Negra Jaque. Foto: Raul Krebs

Mas a caminhada de Negra Jaque no Hip Hop não começou aí. Em 2007 ela integrava o grupo de Rap Pesadelo do Sistema, que obteve destaque no cenário gaúcho na época vencendo dois prêmios importantes: O Chance Etapa Hip Hop e o Festival Hip Hop Sul.

Além do seu trabalho como rapper, Negra Jaque é uma forte ativista dos movimentos negro e feminista. Integrante do Nação Hip Hop – entidade nacional que promove a cultura Hip Hop como movimento de rua pela paz e cidadania -, Jaque é produtora da Feira de Hip Hop, que ocorre uma vez ao mês em Porto Alegre. O evento tem como foco o fortalecimento da cultura de rua como fonte de geração de renda.

Como se não bastasse, a MC também é a idealizadora da marca Laboratório, que desenvolve produtos como camisetas, bolsas, turbantes, bottons, todos com a estética da cultura negra.

Em 2018, Negra Jaque lançou o EP Deus Que Dança(assista ao vídeo acima). O disco vem com várias participações, como Jean Brasil, Jon Boss, Proofilles (Moçambique), Mike Maidana e Saunespro.

Negra Jaque. Foto: Raul Krebs

Mirando o futuro, a MC acaba de lançar o EP Diário de Obá (Sigmund Records). O título é uma referência a deusa africana, primeira mulher de Xangô, que representa às revoltas e fortes águas dos rios. “Diário de Obá” conta com a produção musical de alunos do curso de Produção Fonográfica da faculdade Unisinos.

Aproveitando o momento, o Bocada Forte buscou a artista para uma breve entrevista, que você confere agora e, ao final, você pode escutar o EP na íntegra.

Bocada Forte (BF): Conte pra gente um pouco da sua história. Como começou a sua caminhada com o Hip Hop e o Rap? O que te atraiu?

Negra Jaque: Iniciei minha trajetória no rap com 17 anos, pesquisando sobre juventude e as suas formas de organização.

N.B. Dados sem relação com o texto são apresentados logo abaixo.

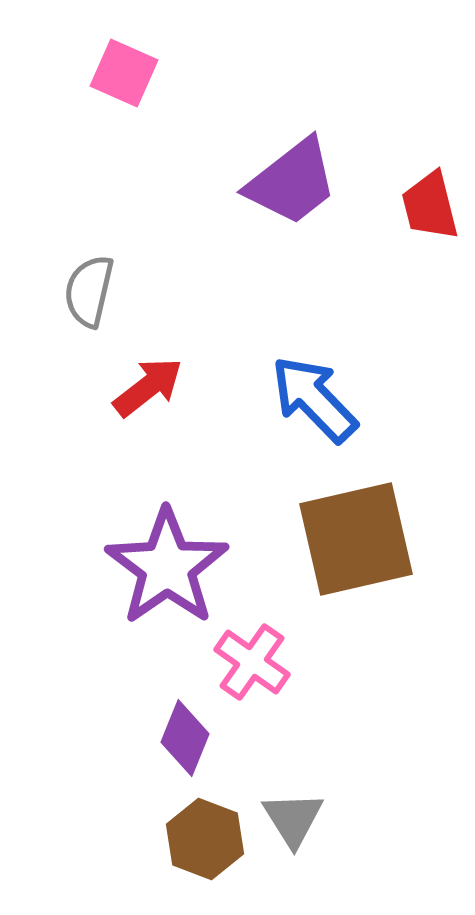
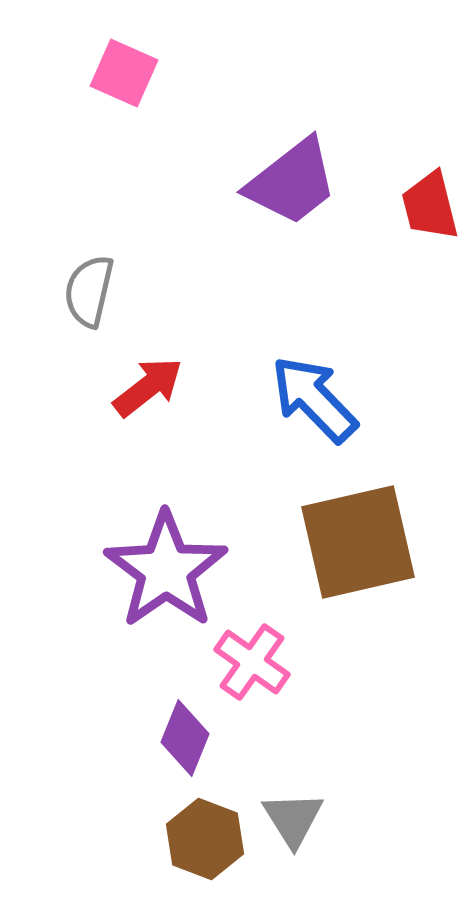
brown square: moved 2 px right, 3 px down
purple star: moved 1 px left, 3 px down
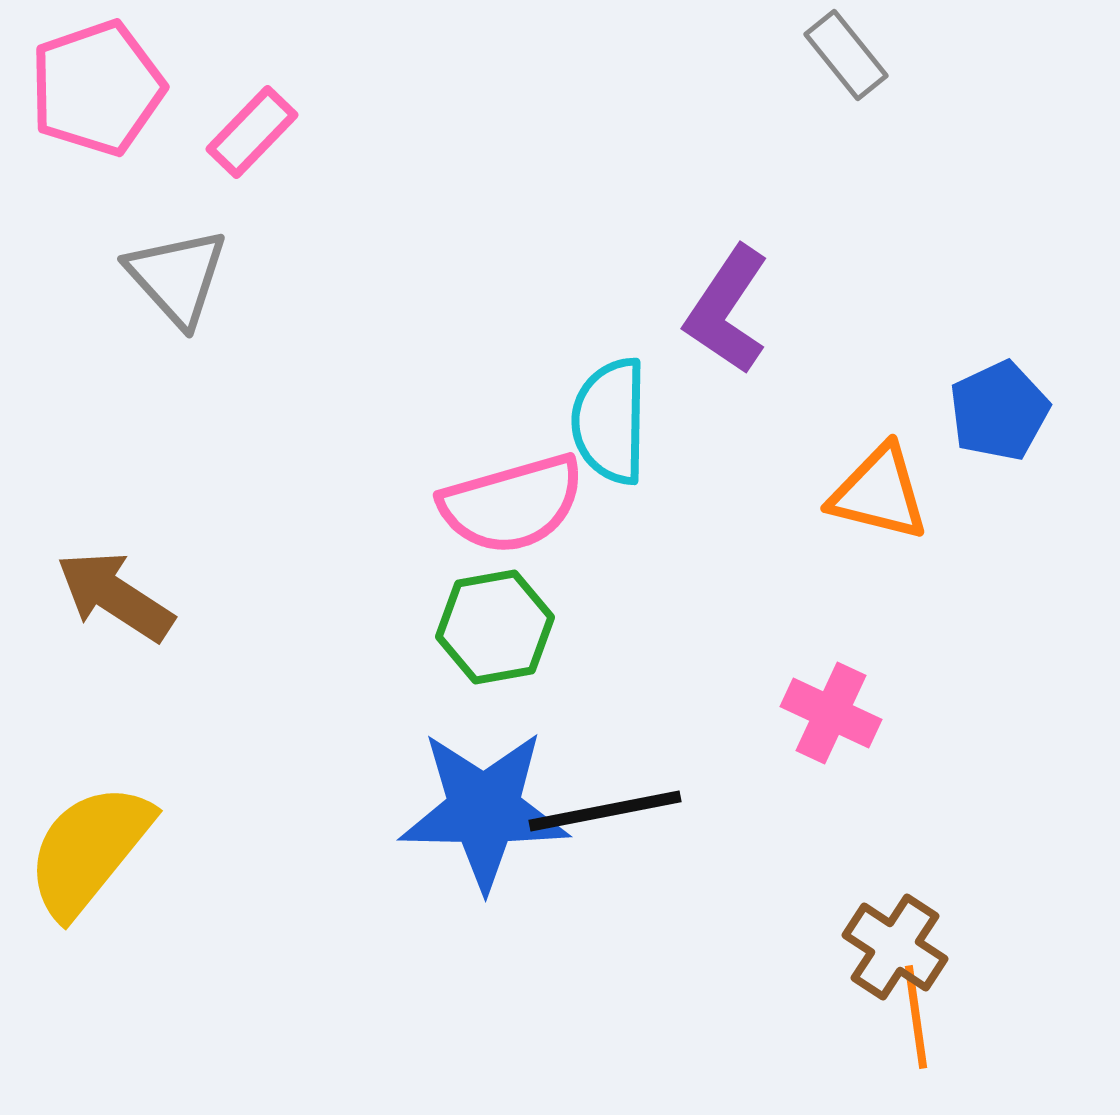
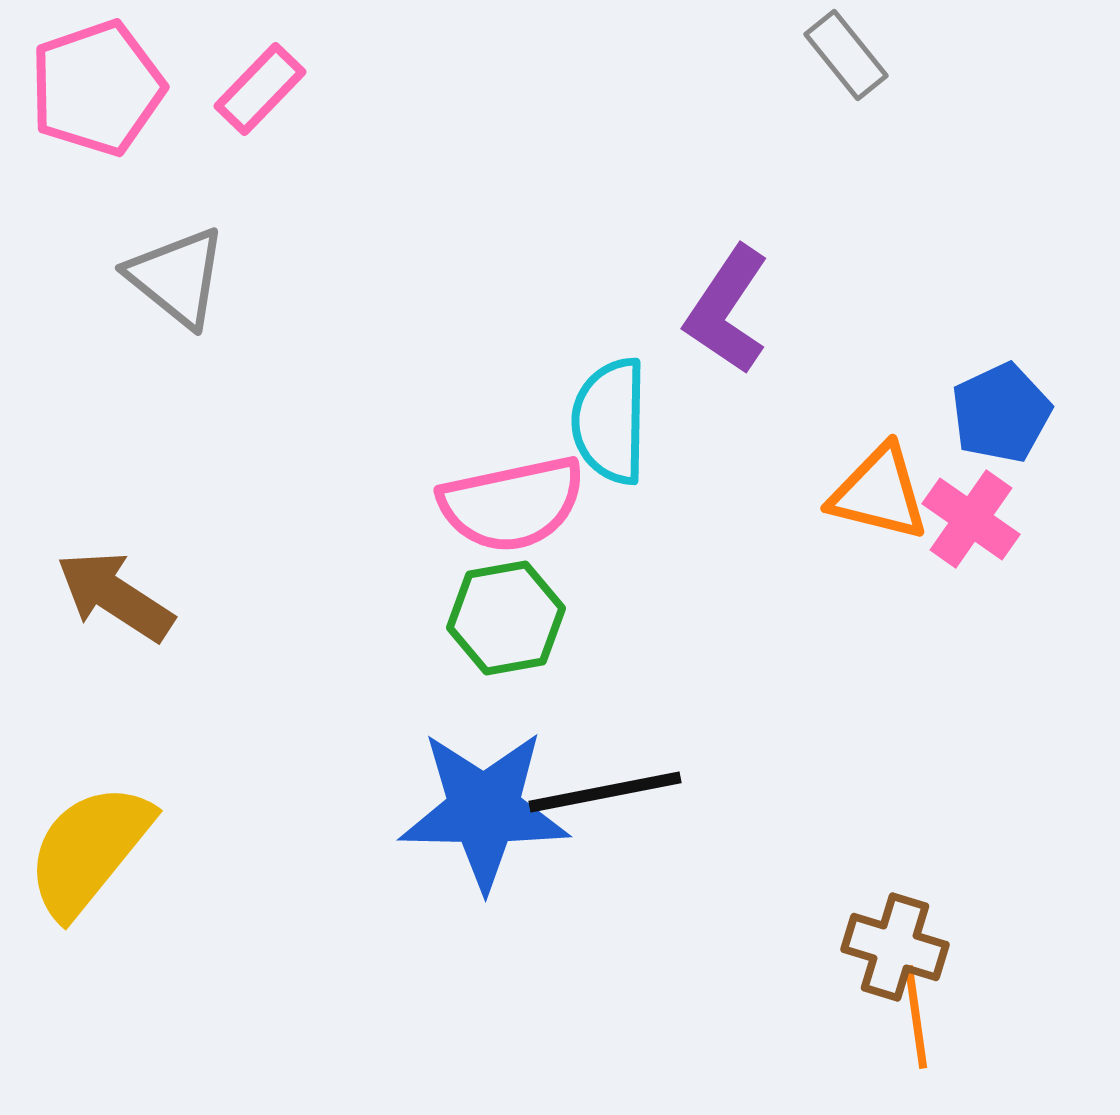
pink rectangle: moved 8 px right, 43 px up
gray triangle: rotated 9 degrees counterclockwise
blue pentagon: moved 2 px right, 2 px down
pink semicircle: rotated 4 degrees clockwise
green hexagon: moved 11 px right, 9 px up
pink cross: moved 140 px right, 194 px up; rotated 10 degrees clockwise
black line: moved 19 px up
brown cross: rotated 16 degrees counterclockwise
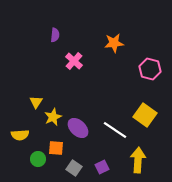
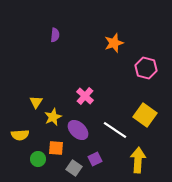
orange star: rotated 12 degrees counterclockwise
pink cross: moved 11 px right, 35 px down
pink hexagon: moved 4 px left, 1 px up
purple ellipse: moved 2 px down
purple square: moved 7 px left, 8 px up
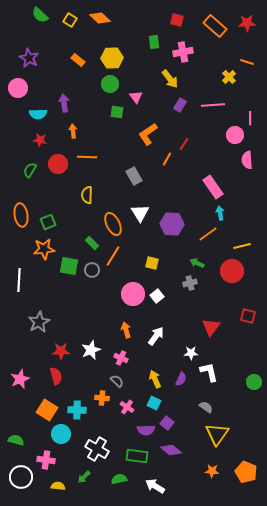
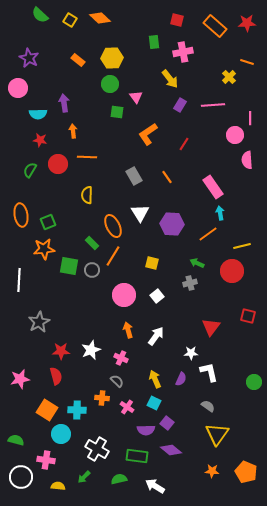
orange line at (167, 159): moved 18 px down; rotated 64 degrees counterclockwise
orange ellipse at (113, 224): moved 2 px down
pink circle at (133, 294): moved 9 px left, 1 px down
orange arrow at (126, 330): moved 2 px right
pink star at (20, 379): rotated 12 degrees clockwise
gray semicircle at (206, 407): moved 2 px right, 1 px up
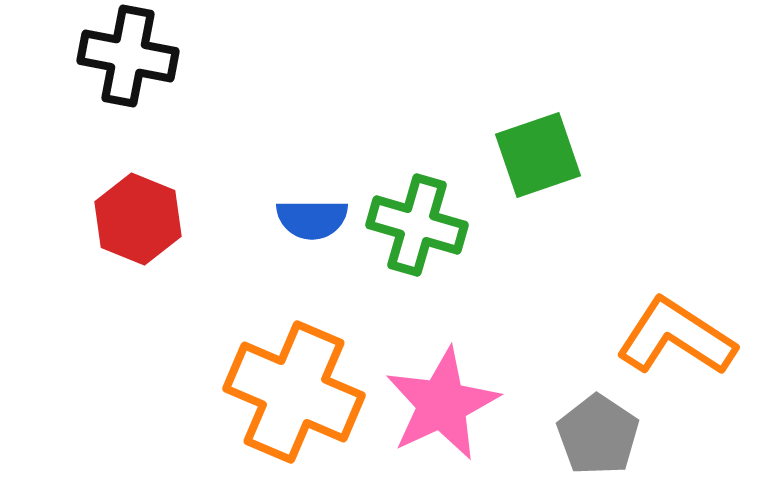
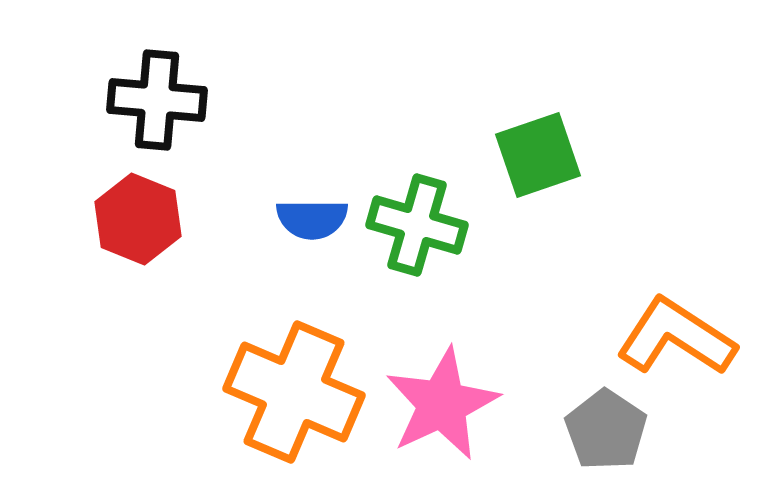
black cross: moved 29 px right, 44 px down; rotated 6 degrees counterclockwise
gray pentagon: moved 8 px right, 5 px up
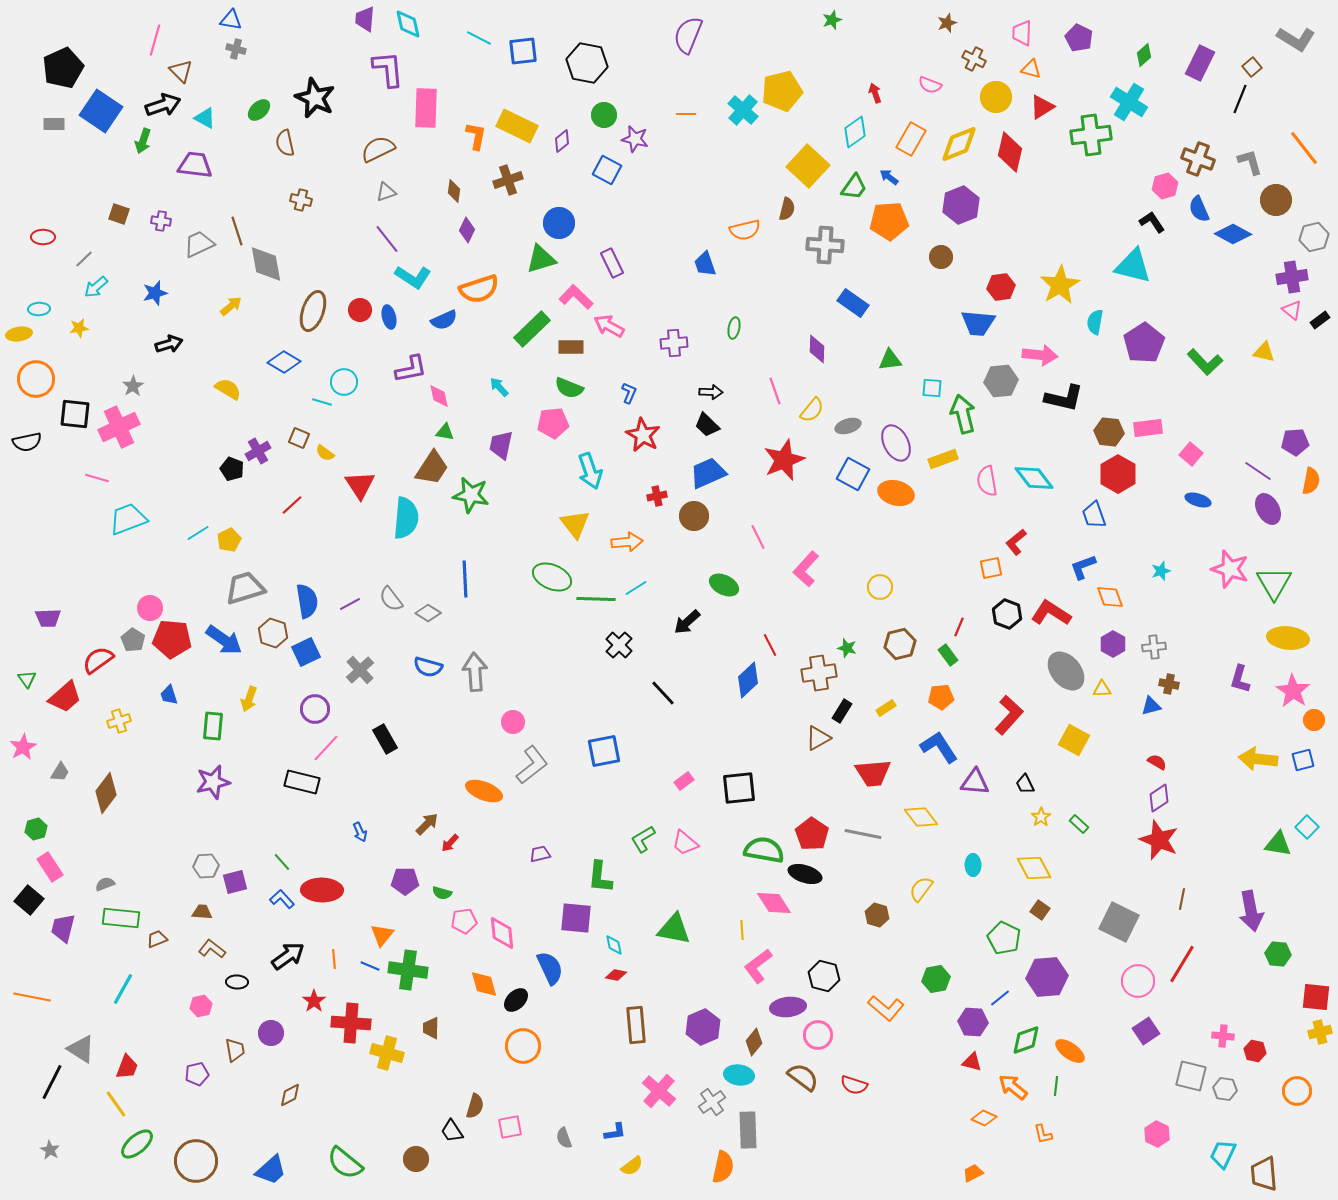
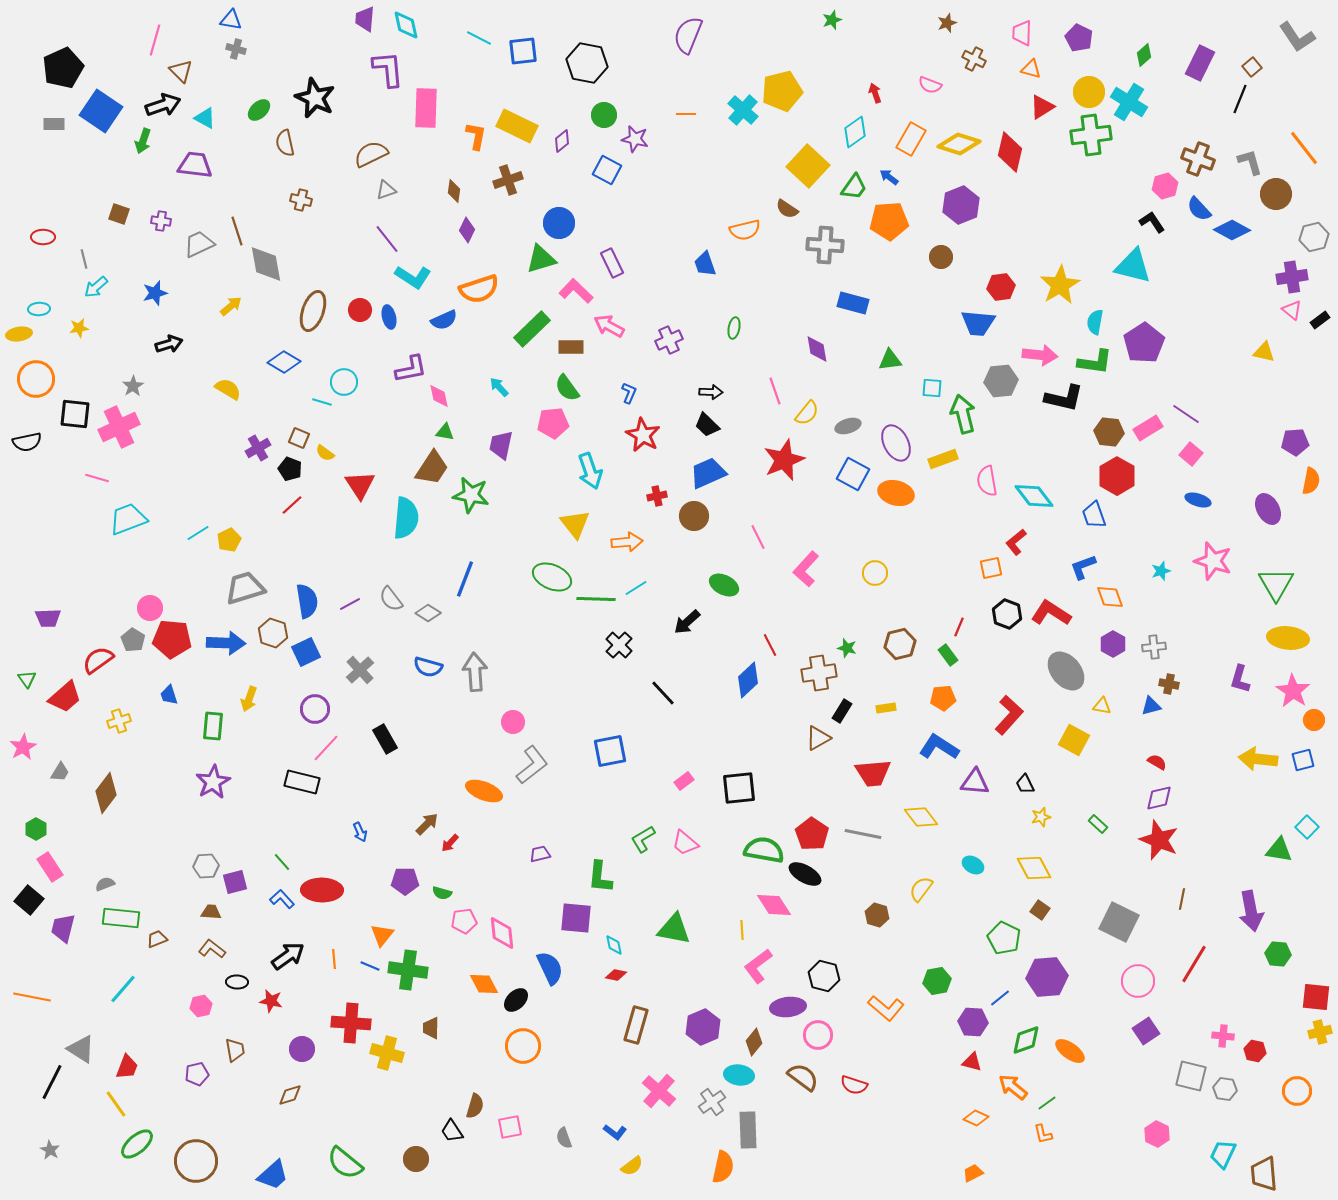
cyan diamond at (408, 24): moved 2 px left, 1 px down
gray L-shape at (1296, 39): moved 1 px right, 2 px up; rotated 24 degrees clockwise
yellow circle at (996, 97): moved 93 px right, 5 px up
yellow diamond at (959, 144): rotated 39 degrees clockwise
brown semicircle at (378, 149): moved 7 px left, 5 px down
gray triangle at (386, 192): moved 2 px up
brown circle at (1276, 200): moved 6 px up
brown semicircle at (787, 209): rotated 110 degrees clockwise
blue semicircle at (1199, 209): rotated 20 degrees counterclockwise
blue diamond at (1233, 234): moved 1 px left, 4 px up
gray line at (84, 259): rotated 60 degrees counterclockwise
pink L-shape at (576, 297): moved 6 px up
blue rectangle at (853, 303): rotated 20 degrees counterclockwise
purple cross at (674, 343): moved 5 px left, 3 px up; rotated 20 degrees counterclockwise
purple diamond at (817, 349): rotated 12 degrees counterclockwise
green L-shape at (1205, 362): moved 110 px left; rotated 39 degrees counterclockwise
green semicircle at (569, 388): moved 2 px left; rotated 32 degrees clockwise
yellow semicircle at (812, 410): moved 5 px left, 3 px down
pink rectangle at (1148, 428): rotated 24 degrees counterclockwise
purple cross at (258, 451): moved 3 px up
black pentagon at (232, 469): moved 58 px right
purple line at (1258, 471): moved 72 px left, 57 px up
red hexagon at (1118, 474): moved 1 px left, 2 px down
cyan diamond at (1034, 478): moved 18 px down
pink star at (1230, 569): moved 17 px left, 8 px up
blue line at (465, 579): rotated 24 degrees clockwise
green triangle at (1274, 583): moved 2 px right, 1 px down
yellow circle at (880, 587): moved 5 px left, 14 px up
blue arrow at (224, 640): moved 2 px right, 3 px down; rotated 33 degrees counterclockwise
yellow triangle at (1102, 689): moved 17 px down; rotated 12 degrees clockwise
orange pentagon at (941, 697): moved 2 px right, 1 px down
yellow rectangle at (886, 708): rotated 24 degrees clockwise
blue L-shape at (939, 747): rotated 24 degrees counterclockwise
blue square at (604, 751): moved 6 px right
purple star at (213, 782): rotated 16 degrees counterclockwise
purple diamond at (1159, 798): rotated 20 degrees clockwise
yellow star at (1041, 817): rotated 18 degrees clockwise
green rectangle at (1079, 824): moved 19 px right
green hexagon at (36, 829): rotated 15 degrees counterclockwise
green triangle at (1278, 844): moved 1 px right, 6 px down
cyan ellipse at (973, 865): rotated 60 degrees counterclockwise
black ellipse at (805, 874): rotated 12 degrees clockwise
pink diamond at (774, 903): moved 2 px down
brown trapezoid at (202, 912): moved 9 px right
red line at (1182, 964): moved 12 px right
green hexagon at (936, 979): moved 1 px right, 2 px down
orange diamond at (484, 984): rotated 12 degrees counterclockwise
cyan line at (123, 989): rotated 12 degrees clockwise
red star at (314, 1001): moved 43 px left; rotated 25 degrees counterclockwise
brown rectangle at (636, 1025): rotated 21 degrees clockwise
purple circle at (271, 1033): moved 31 px right, 16 px down
green line at (1056, 1086): moved 9 px left, 17 px down; rotated 48 degrees clockwise
brown diamond at (290, 1095): rotated 10 degrees clockwise
orange diamond at (984, 1118): moved 8 px left
blue L-shape at (615, 1132): rotated 45 degrees clockwise
blue trapezoid at (271, 1170): moved 2 px right, 5 px down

Após isso, me encantei com o movimento hip hop pois ele luta por qualidade de vida de forma igualitária… E isso é uma mazela do mundo todo.

BF: A pergunta é recorrente e, infelizmente, ainda atual: você enfrentou resistência no meio do Rap por ser uma MC mulher?

Negra Jaque: Simmmm! A violência contra as mulheres está presente em tudo, violência emocional, nos desqualificando… Invisibilizando nosso trabalho, e isso foi bem difícil.

Assista ao clipe da música “Versos”

BF: Como você encara o machismo dentro do Hip Hop?

Negra Jaque: Fazendo rap, letras que rebatam o que acontecem. Me fortaleço nas mulheres ao meu entorno, elas são meu ponto de apoio.

BF: Fale sobre o seu trabalho na Nação Hip-Hop. Quais os desafios na luta pelo fim do preconceito de gênero e raça no Brasil?

Negra Jaque: A Nação é uma rede, possibilitando pensar o hip hop de forma nacional, conhecer ações, fazer parcerias e discutir nossos rumos.

Sobre os preconceitos, nosso desafio é a conscientização de que o maior problema do Brasil é a mazela estrutural deixada pelo sistema político, econômico e cultural chamado racismo.

Negra Jaque. Foto: Reprodução/Facebook da artista

BF: As batalhas de MCs são verdadeiros celeiros de novos talentos da poesia e do Rap. Você tem uma história muito bonita nas batalhas. Chegou até a vencer a Batalha do Mercado, uma das mais tradicionais de Porto Alegre. Conte pra gente sobre as experiências vividas nas batalhas.

Negra Jaque: A batalha representa o termômetro real do Rap, onde os desafios aparecerem e temos crescimento, é o berço dos MCs… As batalhas são sementes da cultura Hip Hop. Enquanto mulher é 3 vezes mais desafiador, e meu corpo presente sendo possibilidade de referência e mudança de estrutura, não é um espaço muito fácil – nas batalhas mistas ainda temos poucas representações femininas. E ainda ouvimos ofensas machistas e racistas. Eu passei por isso, mas seguimos evoluindo.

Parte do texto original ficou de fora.